INPUT
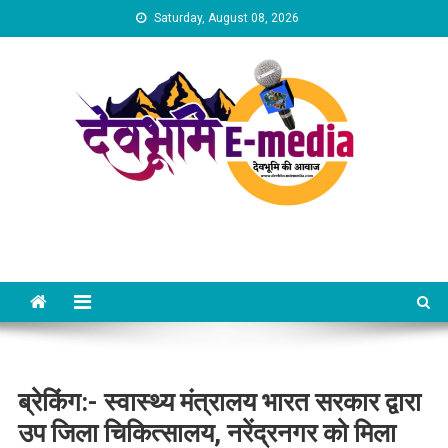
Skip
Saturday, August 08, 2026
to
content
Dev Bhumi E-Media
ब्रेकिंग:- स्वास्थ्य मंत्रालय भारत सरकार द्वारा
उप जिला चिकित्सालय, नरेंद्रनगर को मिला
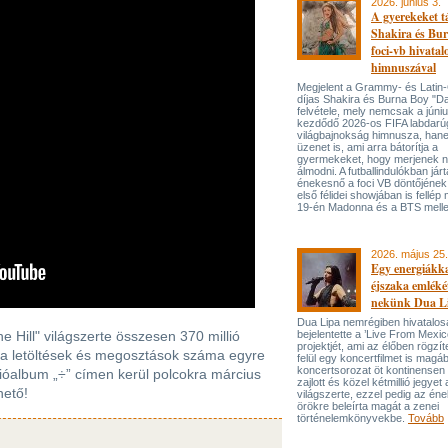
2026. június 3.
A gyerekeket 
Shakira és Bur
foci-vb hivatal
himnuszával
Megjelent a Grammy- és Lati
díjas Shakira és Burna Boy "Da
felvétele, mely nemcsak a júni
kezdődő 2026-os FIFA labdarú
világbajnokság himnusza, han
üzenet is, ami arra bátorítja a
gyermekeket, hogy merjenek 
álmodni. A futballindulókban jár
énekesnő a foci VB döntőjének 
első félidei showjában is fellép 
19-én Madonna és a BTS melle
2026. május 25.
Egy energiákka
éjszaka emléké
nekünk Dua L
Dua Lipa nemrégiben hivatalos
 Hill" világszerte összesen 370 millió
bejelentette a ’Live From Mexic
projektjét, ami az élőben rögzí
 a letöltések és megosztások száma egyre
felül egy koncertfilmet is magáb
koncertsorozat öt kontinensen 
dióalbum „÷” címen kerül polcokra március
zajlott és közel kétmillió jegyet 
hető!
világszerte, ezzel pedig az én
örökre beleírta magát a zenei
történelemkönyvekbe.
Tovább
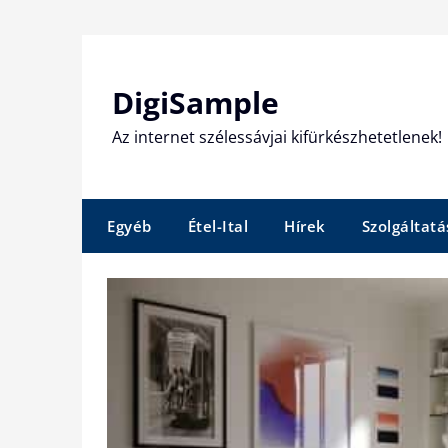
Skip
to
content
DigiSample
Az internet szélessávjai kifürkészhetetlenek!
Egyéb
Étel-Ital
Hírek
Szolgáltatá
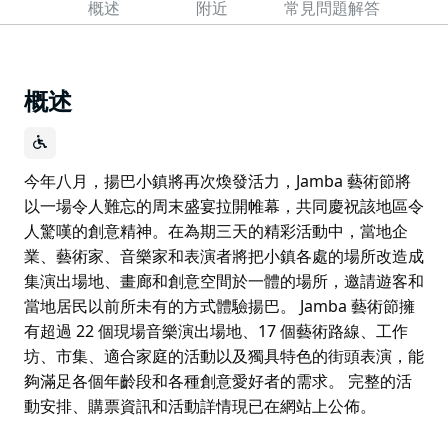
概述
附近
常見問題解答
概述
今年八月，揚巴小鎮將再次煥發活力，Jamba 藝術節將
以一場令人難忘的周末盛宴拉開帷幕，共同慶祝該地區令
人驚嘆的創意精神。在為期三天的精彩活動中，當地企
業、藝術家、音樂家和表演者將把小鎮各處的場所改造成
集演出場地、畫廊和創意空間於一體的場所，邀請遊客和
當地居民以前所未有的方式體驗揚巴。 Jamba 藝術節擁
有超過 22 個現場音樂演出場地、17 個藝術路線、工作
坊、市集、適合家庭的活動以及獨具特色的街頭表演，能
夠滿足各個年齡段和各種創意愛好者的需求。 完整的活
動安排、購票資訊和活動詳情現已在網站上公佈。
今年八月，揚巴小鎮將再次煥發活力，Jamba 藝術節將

==

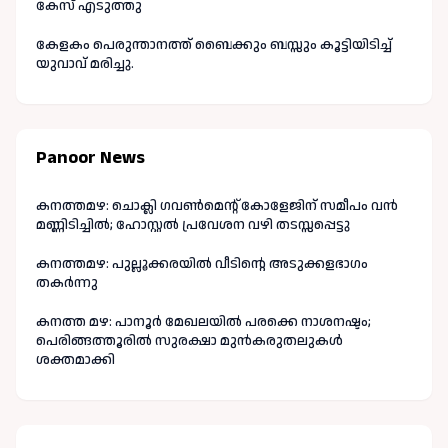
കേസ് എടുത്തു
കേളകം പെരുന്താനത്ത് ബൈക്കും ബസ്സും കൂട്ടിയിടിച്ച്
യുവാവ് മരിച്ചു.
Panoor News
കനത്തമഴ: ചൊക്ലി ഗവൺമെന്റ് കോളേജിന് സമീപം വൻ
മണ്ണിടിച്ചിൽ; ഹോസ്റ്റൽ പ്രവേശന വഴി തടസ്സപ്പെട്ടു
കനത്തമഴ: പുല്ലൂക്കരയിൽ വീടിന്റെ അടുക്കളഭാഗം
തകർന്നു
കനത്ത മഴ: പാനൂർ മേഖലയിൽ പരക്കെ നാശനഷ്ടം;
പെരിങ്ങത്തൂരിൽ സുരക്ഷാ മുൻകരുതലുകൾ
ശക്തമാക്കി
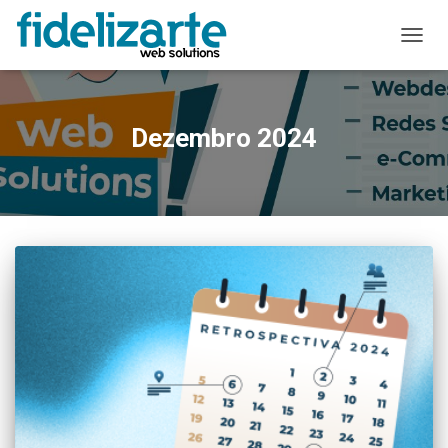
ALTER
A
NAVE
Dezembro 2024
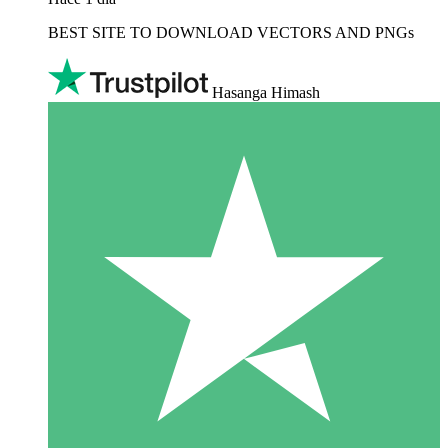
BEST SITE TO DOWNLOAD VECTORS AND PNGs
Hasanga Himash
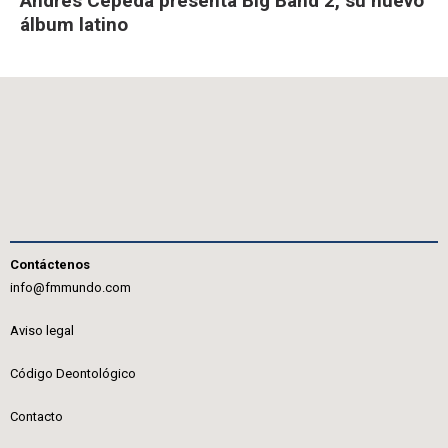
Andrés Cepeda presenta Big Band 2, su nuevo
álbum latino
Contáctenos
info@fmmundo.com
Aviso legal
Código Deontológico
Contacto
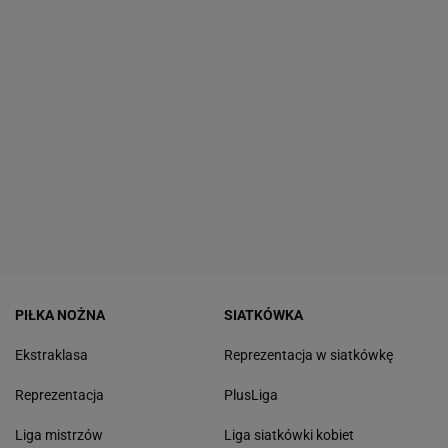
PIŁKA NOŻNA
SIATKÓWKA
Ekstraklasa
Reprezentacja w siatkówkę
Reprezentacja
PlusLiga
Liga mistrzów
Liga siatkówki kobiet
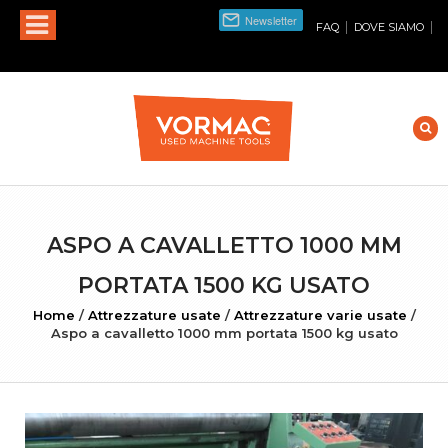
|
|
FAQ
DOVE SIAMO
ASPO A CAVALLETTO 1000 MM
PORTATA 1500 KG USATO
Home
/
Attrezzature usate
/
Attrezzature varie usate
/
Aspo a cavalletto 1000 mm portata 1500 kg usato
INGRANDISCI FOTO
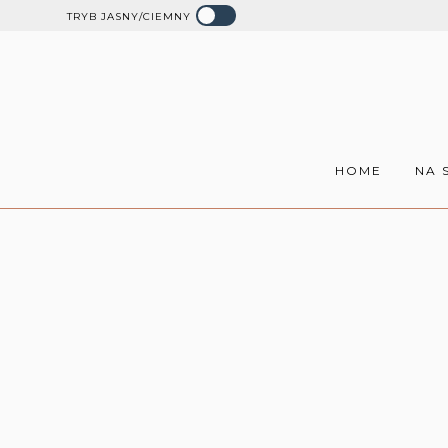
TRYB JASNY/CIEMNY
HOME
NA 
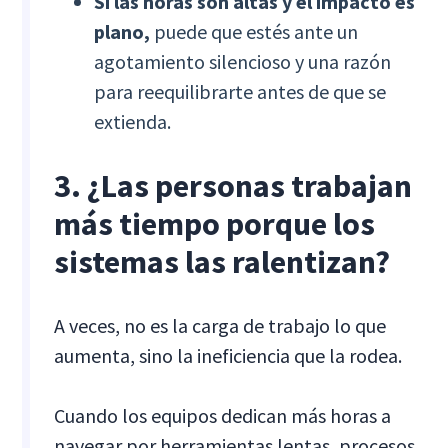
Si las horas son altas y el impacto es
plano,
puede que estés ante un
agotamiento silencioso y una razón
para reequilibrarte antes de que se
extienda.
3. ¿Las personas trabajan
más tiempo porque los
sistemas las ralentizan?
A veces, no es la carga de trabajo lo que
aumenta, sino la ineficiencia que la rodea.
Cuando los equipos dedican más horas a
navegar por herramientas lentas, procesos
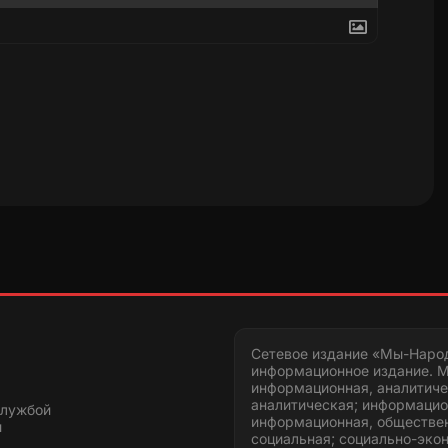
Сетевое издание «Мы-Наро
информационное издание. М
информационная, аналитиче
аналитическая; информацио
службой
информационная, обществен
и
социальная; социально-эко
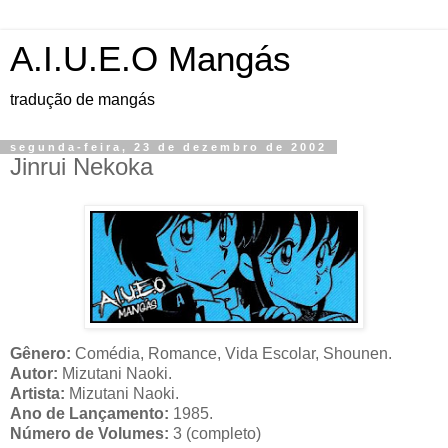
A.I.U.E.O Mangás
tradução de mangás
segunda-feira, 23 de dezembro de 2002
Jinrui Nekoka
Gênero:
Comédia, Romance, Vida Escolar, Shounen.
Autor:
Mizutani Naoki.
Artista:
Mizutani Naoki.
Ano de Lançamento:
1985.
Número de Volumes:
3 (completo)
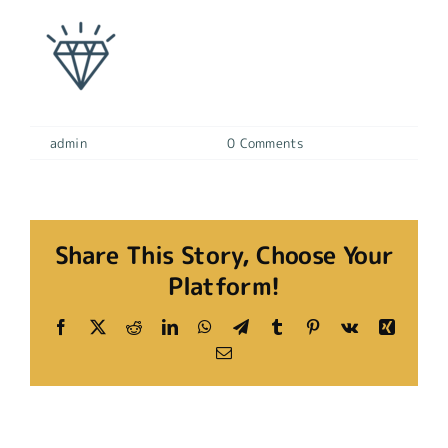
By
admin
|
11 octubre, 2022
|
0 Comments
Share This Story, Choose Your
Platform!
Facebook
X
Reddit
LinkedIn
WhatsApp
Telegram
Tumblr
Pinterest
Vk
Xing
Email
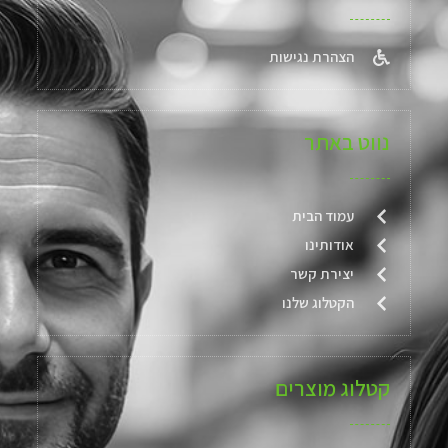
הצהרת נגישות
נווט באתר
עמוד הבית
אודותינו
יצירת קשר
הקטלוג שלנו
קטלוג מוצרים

WHAT THE EXERCISE ASKS
Your task is to copy every line in the entries that holds the string "világszerte".

WRITTEN ANSWER
 Hill" világszerte összesen 370 millió
világszerte, ezzel pedig az én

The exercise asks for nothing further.